December 9, 2004

Threading the Needle of Rights and Hauteur

Justin Katz

As the Providence Journal editorial board recently put it, when it comes to the Taricani affair, "there are no heroes here." Perhaps this is a glass-half-empty assessment, but the entire controversy has a feel more of competing negative claims than of balancing strong arguments.

Writing of the significantly different, but inherently related, Plame affair, Jonah Goldberg expresses one side thus:

But in all of this debate, what people seem to be overlooking is that journalists aren't always analogous to witnesses to crimes. Sometimes they're accomplices. Imagine that a vindictive government official wants to embarrass an opponent by leaking his tax returns. He steals them from confidential files and meets a reporter from the Times in a back alley. The reporter publishes them. It seems to me the reporter isn't a witness, he's an accessory. If it makes it easier to understand the point, imagine instead of tax returns it's plans for a cheap nuclear weapon al Qaeda could make.

On the other side, consider Mark Tapscott:

The Taricani and Miller cases signify a disturbing trend of government officials' resorting to subpoenas and criminal prosecutions to silence confidential sources, who would otherwise provide journalists with documents proving fraud, negligence or outright criminality in government.

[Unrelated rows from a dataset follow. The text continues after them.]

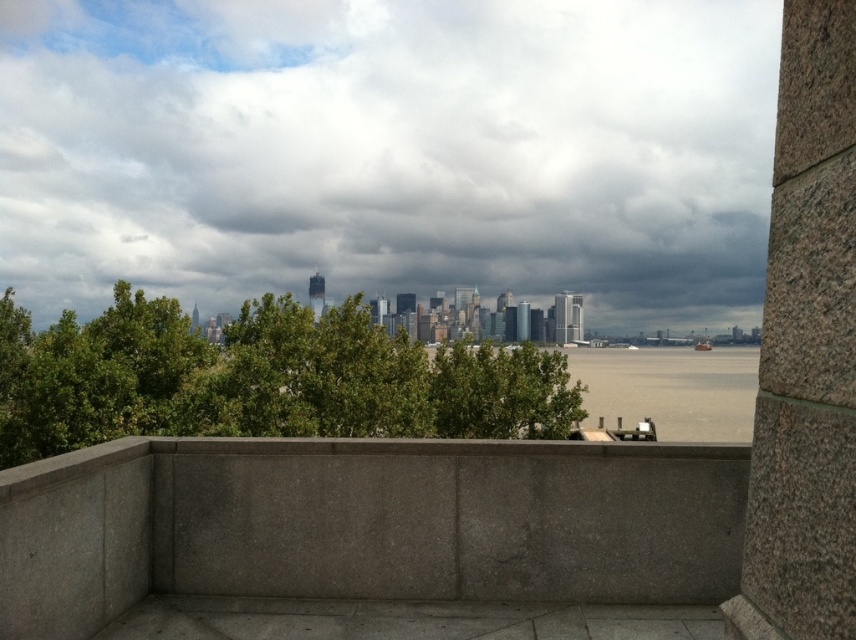 Question: Does cloudy sky at upper center appear on the right side of gray concrete ledge at center?

Choices:
 (A) yes
 (B) no

Answer: (B)

Question: Can you confirm if cloudy sky at upper center is positioned below gray concrete ledge at center?

Choices:
 (A) yes
 (B) no

Answer: (B)

Question: Which object appears closest to the camera in this image?

Choices:
 (A) gray concrete ledge at center
 (B) gray water at lower center
 (C) cloudy sky at upper center

Answer: (A)

Question: Which point is closer to the camera?

Choices:
 (A) (397, 109)
 (B) (502, 579)
 (C) (752, 376)

Answer: (B)

Question: Can you confirm if gray concrete ledge at center is positioned above gray water at lower center?

Choices:
 (A) no
 (B) yes

Answer: (B)

Question: Which object appears closest to the camera in this image?

Choices:
 (A) cloudy sky at upper center
 (B) gray water at lower center
 (C) gray concrete ledge at center

Answer: (C)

Whether we see the line that we must walk as between important rights that we wish not to trample or between slippery-sloping pitfalls that we wish to avoid, the solution by which we tread must cover a variety of circumstances. In the case of Plame-Wilson, the journalists stand between the allegedly wronged couple and the executive branch (in one aspect or another). In the pre-Bevilacqua phase of the Taricani case, the journalist potentially stood between the executive branch and the judiciary itself. How do we balance the various claims of all involved branches (which will always include the judiciary), the journalists, and any other interested parties?

As a preliminary suggestion, intended to be honed through debate, I'd suggest that the law force the involvement of at least two branches of government. In some way or another (perhaps through the representation of the prosecutor), the executive would have to approve of court orders for revealed sources, and the judiciary would have to issue the orders. Perhaps there should be recourse to the legislature if either branch believes the other to be acting in bad faith.

As to who should be eligible to be counted as a journalist, I'm biased, of course, but I'd suggest that the answer be "anybody." The protection ought to flow through the action, not through some ostensibly unique status of the actor. If a person receives information for the purpose of publicizing it — and subsequently behaves accordingly — then it oughtn't matter whether the medium for doing so is given, bought, pursued, or constructed.